Narradora POV
– ...eu quero uma luta justa e limpa, toquem as luvas!
O árbitro da luta foi bem incisivo ao explicar as regras daquela luta, mas Eros não precisava mais ouvir nada. Estava tão acostumado com o MMA quanto com o hábito de beber água.
O oponente em sua frente era um cara alto, n***o, cabeça raspada e tatuagens bem assustadoras, mas ele não conseguia nem mesmo sentir a adrenalina de estar em uma luta importante com um adversário imponente.
Sua mente não estava no octógono.
– Lutem!
O árbitro gritou levantando a mão, e do lado de fora do ringue estava Sophie que observava tudo com um leve torpor de quem nunca esteve em um lugar como aquele e a latente curiosidade para saber o motivo da aparência séria de Eros naquele momento.
Mesmo depois da coletiva de imprensa ele ainda estava sorridente e fazendo piadinhas mas agora parecia que outra pessoa tinha tomado o lugar dele.
O que havia acontecido no aquecimento?
Seus pensamentos não tinham muito espaço para atuação pois ao seu lado estava uma bancada de narradores e tudo o que ela mais queria era sair de perto deles, mas não pôde.

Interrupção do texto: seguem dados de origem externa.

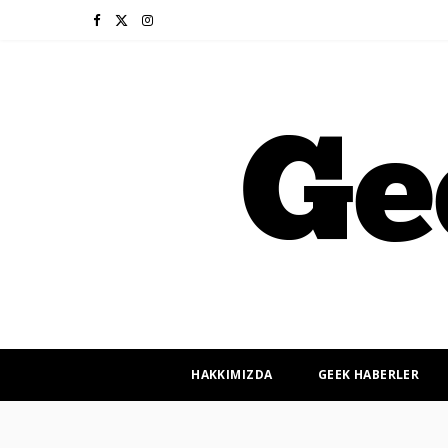
F
X
I
a
(
n
c
T
s
e
w
t
b
i
a
o
t
g
o
t
r
k
e
a
r
m
HAKKIMIZDA
GEEK HABERLER
)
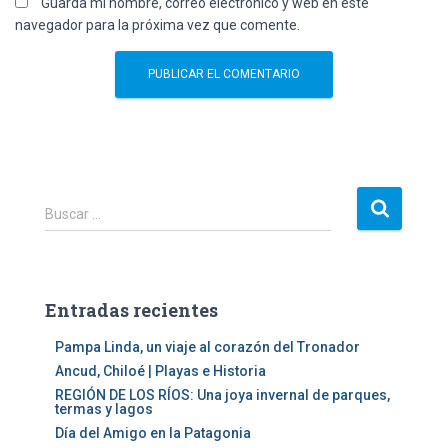
Guarda mi nombre, correo electrónico y web en este
navegador para la próxima vez que comente.
B
Buscar …
u
s
c
a
Entradas recientes
r
:
Pampa Linda, un viaje al corazón del Tronador
Ancud, Chiloé | Playas e Historia
REGIÓN DE LOS RÍOS: Una joya invernal de parques,
termas y lagos
Día del Amigo en la Patagonia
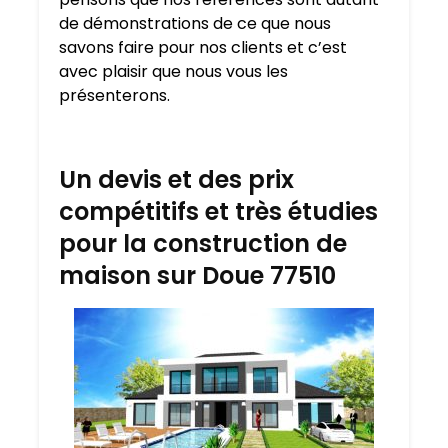
de démonstrations de ce que nous
savons faire pour nos clients et c’est
avec plaisir que nous vous les
présenterons.
Un devis et des prix
compétitifs et très étudies
pour la construction de
maison sur Doue 77510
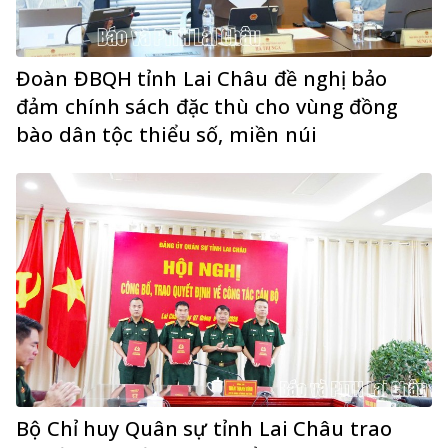
Đoàn ĐBQH tỉnh Lai Châu đề nghị bảo
đảm chính sách đặc thù cho vùng đồng
bào dân tộc thiểu số, miền núi
Bộ Chỉ huy Quân sự tỉnh Lai Châu trao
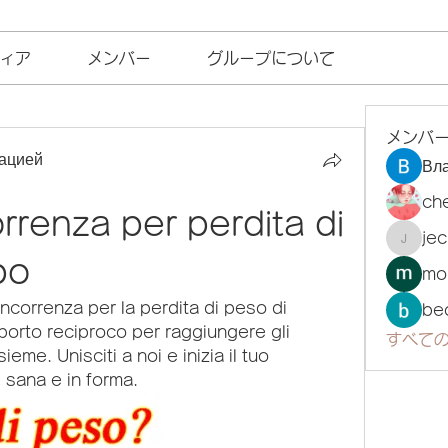
ィア
メンバー
グループについて
メンバ
ацией
Вл
ch
rrenza per perdita di 
je
jecka
po
mo
oncorrenza per la perdita di peso di 
be
orto reciproco per raggiungere gli 
すべての
eme. Unisciti a noi e inizia il tuo 
 sana e in forma.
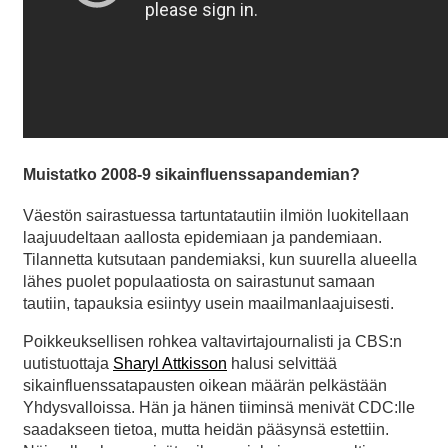
Muistatko 2008-9 sikainfluenssapandemian?
Väestön sairastuessa tartuntatautiin ilmiön luokitellaan
laajuudeltaan aallosta epidemiaan ja pandemiaan.
Tilannetta kutsutaan pandemiaksi, kun suurella alueella
lähes puolet populaatiosta on sairastunut samaan
tautiin, tapauksia esiintyy usein maailmanlaajuisesti.
Poikkeuksellisen rohkea valtavirtajournalisti ja CBS:n
uutistuottaja
Sharyl Attkisson
halusi selvittää
sikainfluenssatapausten oikean määrän pelkästään
Yhdysvalloissa. Hän ja hänen tiiminsä menivät CDC:lle
saadakseen tietoa, mutta heidän pääsynsä estettiin.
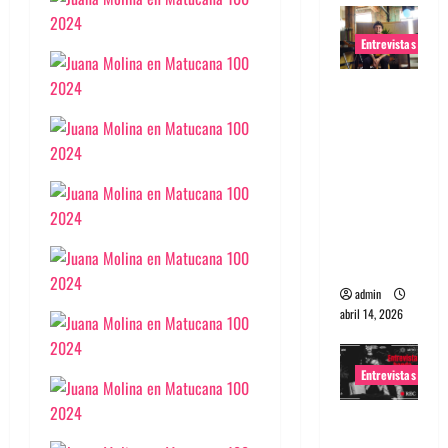
Entrevistas
Entrevista
Rudy De
Anda:
Conquista
ndo el
mundo,
una tocata
a la vez
admin
abril 14, 2026
Entrevistas
Entrevista
a banda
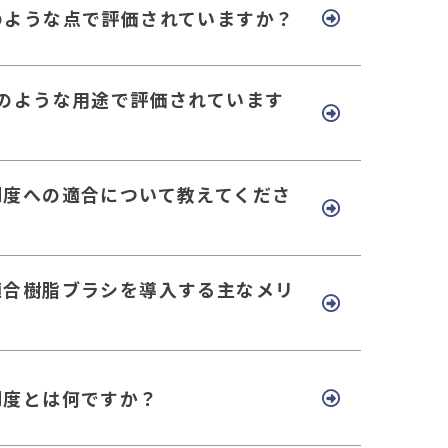
のような点で評価されていますか？
どのような用途で評価されています
制度への適合について教えてくださ
適合樹脂ブラシを導入する主なメリ
制度とは何ですか？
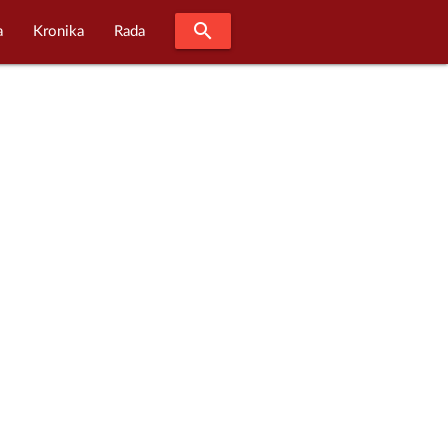
search
a
Kronika
Rada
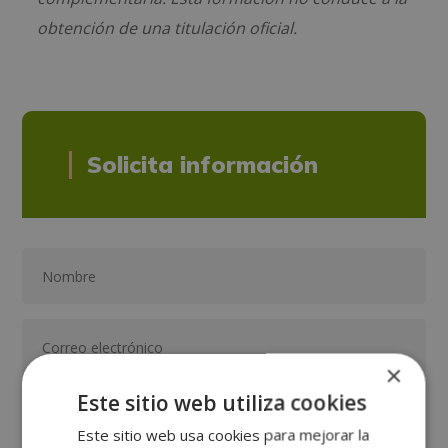
obtención de una titulación oficial.
Solicita información
×
Este sitio web utiliza cookies
Este sitio web usa cookies para mejorar la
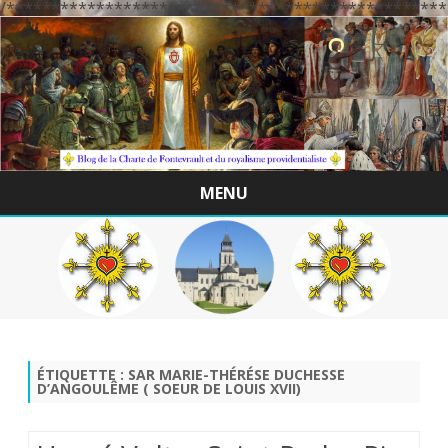
/*************************************************
MENU
Skip
to
content
ÉTIQUETTE :
SAR MARIE-THÉRÉSE DUCHESSE
D’ANGOULÊME ( SOEUR DE LOUIS XVII)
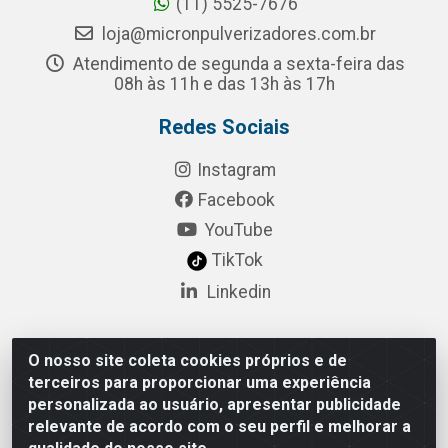
(11) 5525-7676
loja@micronpulverizadores.com.br
Atendimento de segunda a sexta-feira das
08h às 11h e das 13h às 17h
Redes Sociais
Instagram
Facebook
YouTube
TikTok
Linkedin
O nosso site coleta cookies próprios e de
Pulsar Tecnologia Industria e Comercio LTDA - Rua
terceiros para proporcionar uma experiência
Lagrange, 132 - Socorro, São Paulo/SP - CEP 04.761-
personalizada ao usuário, apresentar publicidade
050 - CNPJ 52.098.860/0001-03
relevante de acordo com o seu perfil e melhorar a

– Hoje é uma luta especialíssima! Temos no corner vermelho, Hades o invicto e no corner azul o Imperador!
Um deles - gordinho e um tanto calvo - bradou em alegria ao poder narrar uma luta tão importante quanto aquela em um estádio enorme e lotado daquele jeito.
– É meu amigo, a temporada de lutas começou com chave de ouro com esses dois campeões!
Respondeu o outro - de bigode interessante e claramente um ex lutador - em uma sintonia eletrizante com a plateia que parecia estar toda a favor de Hades, ou melhor, Eros.
– Hades entrou com tudo nessa temporada apresentando a nova namorada para sua multidão de fãs, isso pode significar uma virada de chave na carreira dele?
Perguntou o narrador gordinho chamando brevemente a atenção de Sophie para aquela conversa que até então lhe era irrelevante.
– Com certeza, nunca vi esse menino dar um único ponto sem nó desde que ele estreiou!
Disse o de bigode e a garota voltou seus olhos para o octógono onde o árbitro levantou a mão e, como um relâmpago, Eros agarrou as pernas do oponente o fazendo desequilibrar.
– E começa a luta- Wow! Hades já vai para cima do Imperador com tudo!
O gordinho riu apontando e tentando achar uma posição melhor para entender quais técnicas os dois lutadores estavam utilizando.
Sophie prendeu a respiração, ela sabia uma coisa aqui e outra alí sobre luta por ser policial, mas ver algo assim tão de perto era muito diferente do que assistir pela TV. Principalmente quando se trata de alguém que você conhece.
– Aposto que o imperador não estava esperando por esse clinch!
Comentou o de bigode alegremente, não era todo dia em que se via um início de luta tão interessante.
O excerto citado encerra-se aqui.